00:36:45.080 I mean, this is perfectly obvious when you watch the law professor's testimony yesterday, where you had Jonathan Turley, who's basically he's not a Republican.
00:36:52.200 He doesn't like Trump.
00:36:53.160 And he's saying what is obviously true, which is you guys do not have the statutory requirements for bribery, for obstruction of justice.
00:37:00.100 Like there's no crime here.
00:37:01.320 Right.
00:37:01.520 And it's very obvious there's no actual crime here.
00:37:03.960 It's obvious that, like, Democrats over each year.
00:37:06.440 Democrats had a strategy that actually could have played for them.
00:37:08.640 They could have just done this whole thing, and then they could have brought forward a censure motion.
00:37:11.560 And it would have been very difficult for Republicans, because on the one hand, you don't want to look like you're tutting Trump's bad behavior.
00:37:16.780 On the other hand, if you cross Trump, he's going to tweet about you, and he's going to be mean to you.
00:37:20.480 And so that would have been a smart strategy.
00:37:21.960 They would have gotten some bipartisan support.
00:37:24.740 That's right.
00:37:25.120 They would have gotten five or ten Republicans to peel off and vote in favor of censure.
00:37:28.380 And then in the Senate, you would have gotten Romney to vote for censure, and Susan Collins to vote for censure, and a few others to vote for censure.
00:37:33.420 That's right.
00:37:34.200 But by going for impeachment, because the overreach is so dramatic, everybody now has an excuse to go, this is not impeachable.
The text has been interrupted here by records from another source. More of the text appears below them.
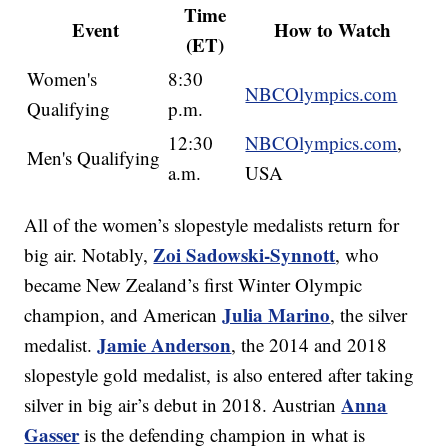
Time
Event
How to Watch
(ET)
Women's
8:30
NBCOlympics.com
Qualifying
p.m.
12:30
NBCOlympics.com
,
Men's Qualifying
a.m.
USA
All of the women’s slopestyle medalists return for
Zoi Sadowski-Synnott
big air. Notably,
, who
became New Zealand’s first Winter Olympic
Julia Marino
champion, and American
, the silver
Jamie Anderson
medalist.
, the 2014 and 2018
slopestyle gold medalist, is also entered after taking
Anna
silver in big air’s debut in 2018. Austrian
Gasser
is the defending champion in what is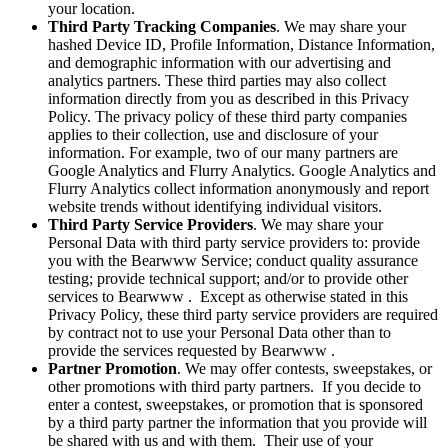
your location.
Third Party Tracking Companies
. We may share your
hashed Device ID, Profile Information, Distance Information,
and demographic information with our advertising and
analytics partners. These third parties may also collect
information directly from you as described in this Privacy
Policy. The privacy policy of these third party companies
applies to their collection, use and disclosure of your
information. For example, two of our many partners are
Google Analytics and Flurry Analytics. Google Analytics and
Flurry Analytics collect information anonymously and report
website trends without identifying individual visitors.
Third Party Service Providers
. We may share your
Personal Data with third party service providers to: provide
you with the Bearwww Service; conduct quality assurance
testing; provide technical support; and/or to provide other
services to Bearwww . Except as otherwise stated in this
Privacy Policy, these third party service providers are required
by contract not to use your Personal Data other than to
provide the services requested by Bearwww .
Partner Promotion
. We may offer contests, sweepstakes, or
other promotions with third party partners. If you decide to
enter a contest, sweepstakes, or promotion that is sponsored
by a third party partner the information that you provide will
be shared with us and with them. Their use of your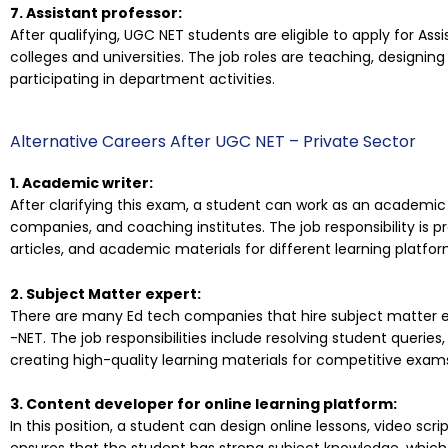
7. Assistant professor:
After qualifying, UGC NET students are eligible to apply for As
colleges and universities. The job roles are teaching, designing
participating in department activities.
Alternative Careers After UGC NET – Private Sector
1. Academic writer:
After clarifying this exam, a student can work as an academic 
companies, and coaching institutes. The job responsibility is 
articles, and academic materials for different learning platfor
2. Subject Matter expert:
There are many Ed tech companies that hire subject matter ex
-NET. The job responsibilities include resolving student queri
creating high-quality learning materials for competitive exam
3. Content developer for online learning platform:
In this position, a student can design online lessons, video scrip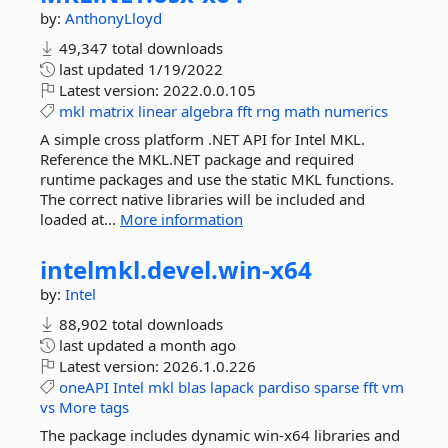
by:
AnthonyLloyd
49,347 total downloads
last updated
1/19/2022
Latest version:
2022.0.0.105
mkl
matrix
linear
algebra
fft
rng
math
numerics
A simple cross platform .NET API for Intel MKL.
Reference the MKL.NET package and required
runtime packages and use the static MKL functions.
The correct native libraries will be included and
loaded at...
More information
intelmkl.
devel.
win-
x64
by:
Intel
88,902 total downloads
last updated
a month ago
Latest version:
2026.1.0.226
oneAPI
Intel
mkl
blas
lapack
pardiso
sparse
fft
vm
vs
More tags
The package includes dynamic win-x64 libraries and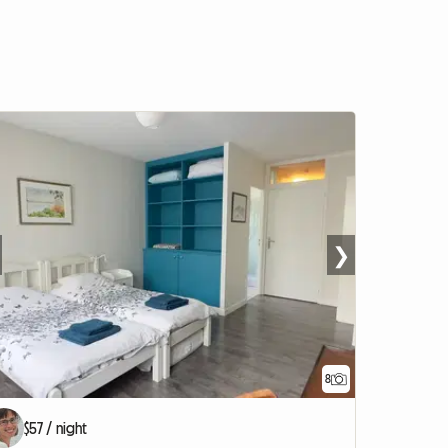
❯
8
$57 / night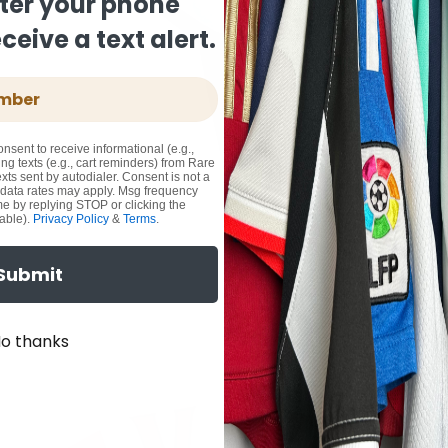
ter your phone
eive a text alert.
onsent to receive informational (e.g.,
ng texts (e.g., cart reminders) from Rare
xts sent by autodialer. Consent is not a
 data rates may apply. Msg frequency
me by replying STOP or clicking the
able).
Privacy Policy
&
Terms
.
Submit
o thanks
00:37:40.460 Well, this is not even close to impeachable.
00:37:41.960 And watching them trot out a person who was too liberal for Barack Obama's Supreme Court pick to make jokes about Barron Trump in order to go after.
00:37:50.860 This guy, Noah Feldman, was that his name?
00:37:52.960 Yeah, from Harvard, yeah.
00:37:53.540 He wrote a piece praising Sharia law in the New York Times.
00:37:56.520 I read it on the air today.
00:37:58.060 There's no way around it.
00:37:59.280 It's a piece of sophistry saying that Sharia law is essentially better than Western jurisprudence.
00:38:05.740 That's who they bring in to tell us that, you know—
00:38:07.680 He also wrote a piece from the New York Times magazine in 2017 talking about all the different ways to impeach Trump in 2017.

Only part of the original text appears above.